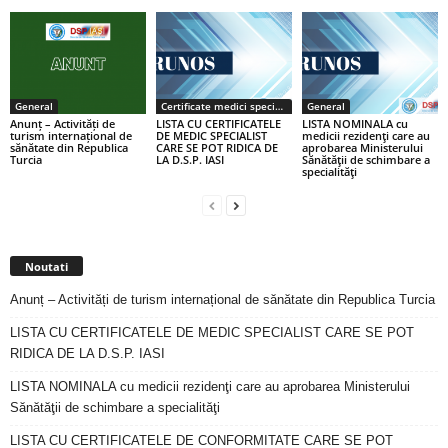
General
Certificate medici specialiști / primari
General
Anunț – Activități de
LISTA CU CERTIFICATELE
LISTA NOMINALA cu
turism internațional de
DE MEDIC SPECIALIST
medicii rezidenţi care au
sănătate din Republica
CARE SE POT RIDICA DE
aprobarea Ministerului
Turcia
LA D.S.P. IASI
Sănătăţii de schimbare a
specialităţi
Noutati
Anunț – Activități de turism internațional de sănătate din Republica Turcia
LISTA CU CERTIFICATELE DE MEDIC SPECIALIST CARE SE POT
RIDICA DE LA D.S.P. IASI
LISTA NOMINALA cu medicii rezidenţi care au aprobarea Ministerului
Sănătăţii de schimbare a specialităţi
LISTA CU CERTIFICATELE DE CONFORMITATE CARE SE POT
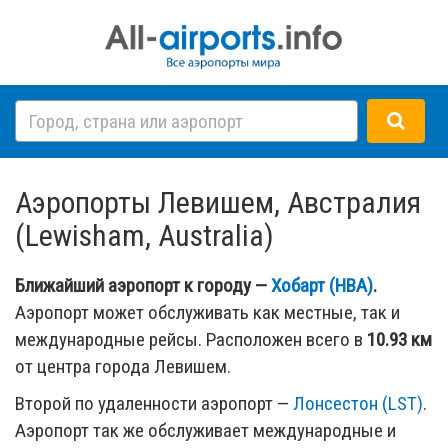
Аэропорты Левишем, Австралия
(Lewisham, Australia)
Ближайший аэропорт к городу —
Хобарт (HBA)
.
Аэропорт может обслуживать как местные, так и
международные рейсы. Расположен всего в
10.93 км
от центра города Левишем.
Второй по удаленности аэропорт —
Лонсестон (LST)
.
Аэропорт так же обслуживает международные и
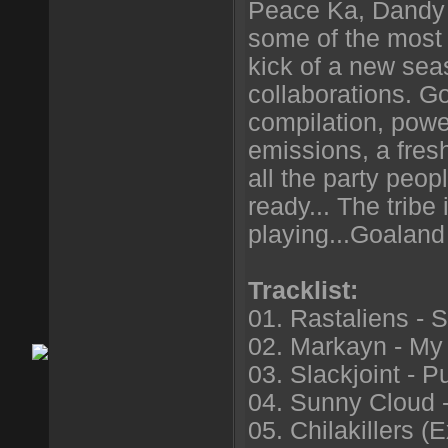
Peace Ka, Dandy 
some of the most f
kick of a new seas
collaborations. Go
compilation, powe
emissions, a fres
all the party peop
ready... The tribe 
playing...Goaland 
Tracklist:
01. Rastaliens - 
02. Markayn - My
03. Slackjoint - 
04. Sunny Cloud 
05. Chilakillers (E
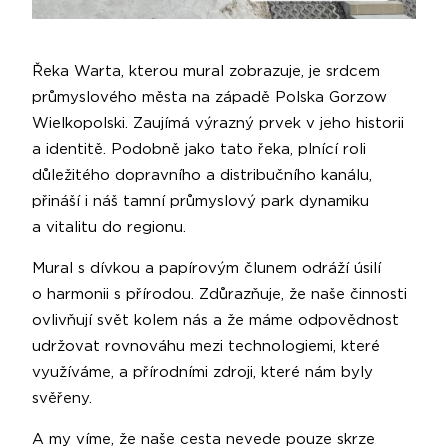
Řeka Warta, kterou mural zobrazuje, je srdcem
průmyslového města na západě Polska Gorzow
Wielkopolski. Zaujímá výrazný prvek v jeho historii
a identitě. Podobně jako tato řeka, plnící roli
důležitého dopravního a distribučního kanálu,
přináší i náš tamní průmyslový park dynamiku
a vitalitu do regionu.
Mural s dívkou a papírovým člunem odráží úsilí
o harmonii s přírodou. Zdůrazňuje, že naše činnosti
ovlivňují svět kolem nás a že máme odpovědnost
udržovat rovnováhu mezi technologiemi, které
využíváme, a přírodními zdroji, které nám byly
svěřeny.
A my víme, že naše cesta nevede pouze skrze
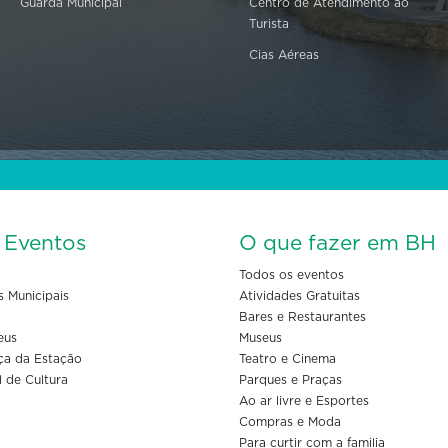
Guarda Municipal
Centro de Atendimento ao
Turista
Cias Aéreas
s Eventos
O que fazer em BH
Todos os eventos
s Municipais
Atividades Gratuitas
Bares e Restaurantes
eus
Museus
ça da Estação
Teatro e Cinema
l de Cultura
Parques e Praças
Ao ar livre e Esportes
Compras e Moda
Para curtir com a familia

========

# [Task]
Select all lines in the listing that include the word "CERTIFICATELE".

# [Exercise solution]
LISTA CU CERTIFICATELE
LISTA CU CERTIFICATELE DE MEDIC SPECIALIST CARE SE POT
LISTA CU CERTIFICATELE DE CONFORMITATE CARE SE POT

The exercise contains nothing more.